“India and ASEAN together represent nearly one-fourth of the world’s population… ASEAN is a cornerstone of India’s Act East Policy. India has always fully supported ASEAN centrality and ASEAN’s outlook in the Indo-Pacific … And I warmly welcome Timor-Leste as the newest member of ASEAN.”
This reminder from Prime Minister Narendra Modi at the recent ASEAN–India Summit was a marker of the importance India attaches to Timor-Leste’s admission to ASEAN in October 2025. India views ASEAN through the lens of connectivity and convenience, so it needs to rethink how Timor-Leste fits into its wider maritime approach to the Indo-Pacific.

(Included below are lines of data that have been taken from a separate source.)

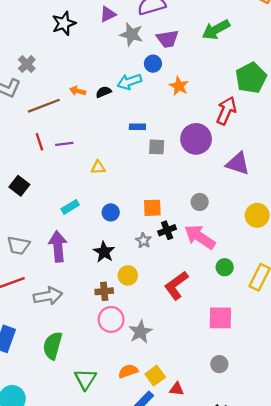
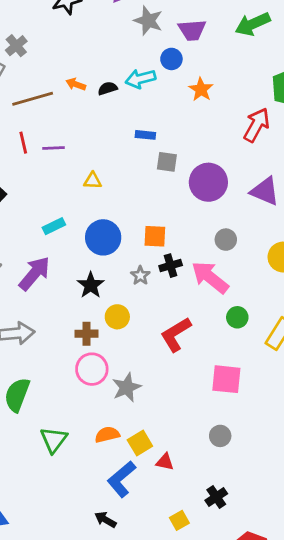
purple circle: (196, 139) -> (208, 182), moved
gray circle: (200, 202) -> (226, 240), moved
blue circle: (111, 212) -> (103, 237), size x1.6
purple arrow: (58, 246) -> (34, 273), turned 40

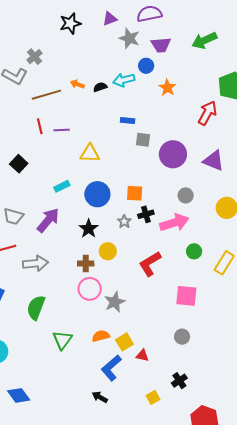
yellow triangle: (93, 181) -> (90, 153), size x1.5
pink arrow: (210, 277) -> (174, 223), turned 124

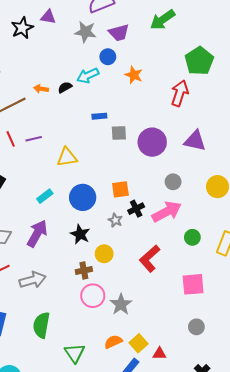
purple triangle: (110, 19) -> (48, 17), moved, turned 42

India’s Act East Policy does include maritime components. The Kaladan Multimodal Project with Myanmar and port-led cooperation with Vietnam are examples. Yet India’s most tangible progress has unfolded on land, and it is far more accustomed to engaging mainland ASEAN through overland corridors and cross-border connectivity plans. Timor-Leste’s accession opens an eastern maritime doorway that aligns more naturally with India’s broader Indo-Pacific priorities.
For ASEAN itself, the entry of its newest member reorients the region’s spatial imagination.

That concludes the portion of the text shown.